Il Piano per la pace nei venti punti un cui è declinato in venti prevede l’immediata cessazione delle operazioni militari, in caso di accettazione di entrambe le parti, con il congelamento della linea del fronte e l’ingresso degli aiuti umanitari sotto l’egida dell’Onu e della Mezzaluna rossa. Entro 72 ore dall’accettazione Hamas dovrà liberare tutti gli ostaggi ancora in vita e restituire i corpi di coloro che sono morti mentre Israele dovrà liberare 250 ergastolani e 1.700 cittadini gazawi detenuti nelle prigioni israeliane dal 7 ottobre.

Altre condizioni sono la demilitarizzazione totale della Striscia, il disarmo di Hamas, la distruzione delle sue infrastrutture militari, compresi tunnel e siti di costruzione delle armi, oltre all’estromissione del Movimento, e di ogni altra fazione ad esso collegato, dal futuro governo della Palestina. Questo sarebbe guidato, almeno nelle fasi iniziali, dal Consiglio della Pace presieduto dallo stesso Trump.
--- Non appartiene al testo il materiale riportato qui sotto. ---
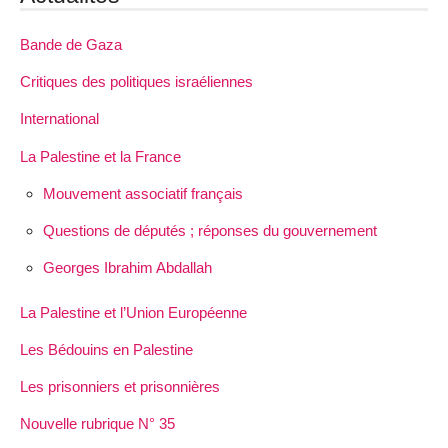
Bande de Gaza
Critiques des politiques israéliennes
International
La Palestine et la France
Mouvement associatif français
Questions de députés ; réponses du gouvernement
Georges Ibrahim Abdallah
La Palestine et l’Union Européenne
Les Bédouins en Palestine
Les prisonniers et prisonnières
Nouvelle rubrique N° 35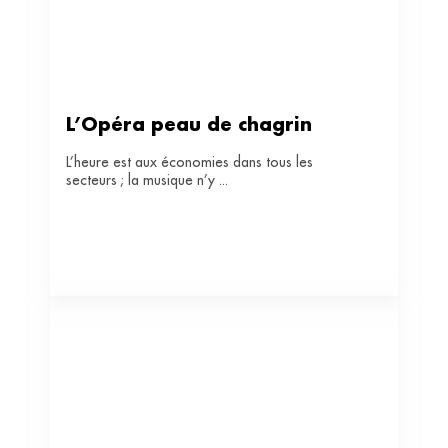
L’Opéra peau de chagrin
L’heure est aux économies dans tous les
secteurs ; la musique n’y ...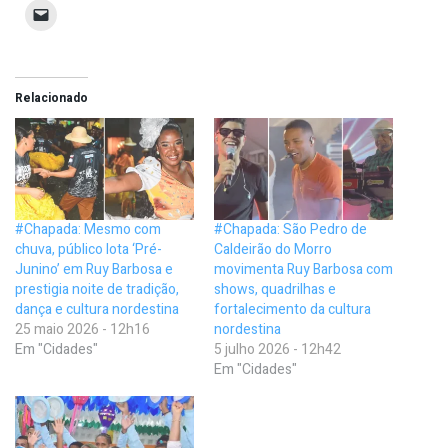
Relacionado
#Chapada: Mesmo com
#Chapada: São Pedro de
chuva, público lota ‘Pré-
Caldeirão do Morro
Junino’ em Ruy Barbosa e
movimenta Ruy Barbosa com
prestigia noite de tradição,
shows, quadrilhas e
dança e cultura nordestina
fortalecimento da cultura
25 maio 2026 - 12h16
nordestina
Em "Cidades"
5 julho 2026 - 12h42
Em "Cidades"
Il CdP si occuperebbe di amministrare il territorio della Striscia nelle more della riorganizzazione dell’Anp (altro punto dell’accordo).

Secondo numerosi organi di stampa internazionale il governo transitorio potrebbe essere guidato dall’ex primo ministro britannico Tony Blair. Un punto che merita d’essere segnalato è quello che prevede che «mentre la riqualificazione di Gaza avanza e quando il programma di riforma dell’Anp verrà portato avanti, potrebbero finalmente crearsi le condizioni per un percorso credibile verso l’autodeterminazione e lo Stato palestinese, che riconosciamo come l’aspirazione del popolo palestinese». Nessuna menzione però della Cisgiordania, il cui futuro rimane incerto.

Quest’ultimo punto, così come quello che prevede il ritiro delle Idf dalla Striscia, sembra non siano stati compresi appieno dal premier israeliano che, nonostante abbia accettato la proposta, ieri ha dichiarato che le Idf «rimarranno nella maggior parte del territorio» e riguardo all’accettazione da parte di Israele della possibilità di un futuro Stato di Palestina ha dichiarato: «Assolutamente no, e non è nemmeno scritto nell’accordo. Ma una cosa l’abbiamo detta: siamo fermamente contrari a uno stato palestinese».

Tutte queste però sono tematiche che potrebbero non essere più di competenza di Netanyahu tra qualche mese. La componente più estrema del suo governo, composta dai partiti di Smotrich e Ben Gvir, ha annunciato più volte che, qualora Israele avesse raggiunto un accordo con Hamas, avrebbero lasciato la coalizione di governo facendolo cadere. Se questo dovesse concretizzarsi gli israeliani potrebbero essere chiamati alle urne nel 2026 e non è affatto scontato che Netanyahu possa essere riconfermato alla guida dello Stato Ebraico.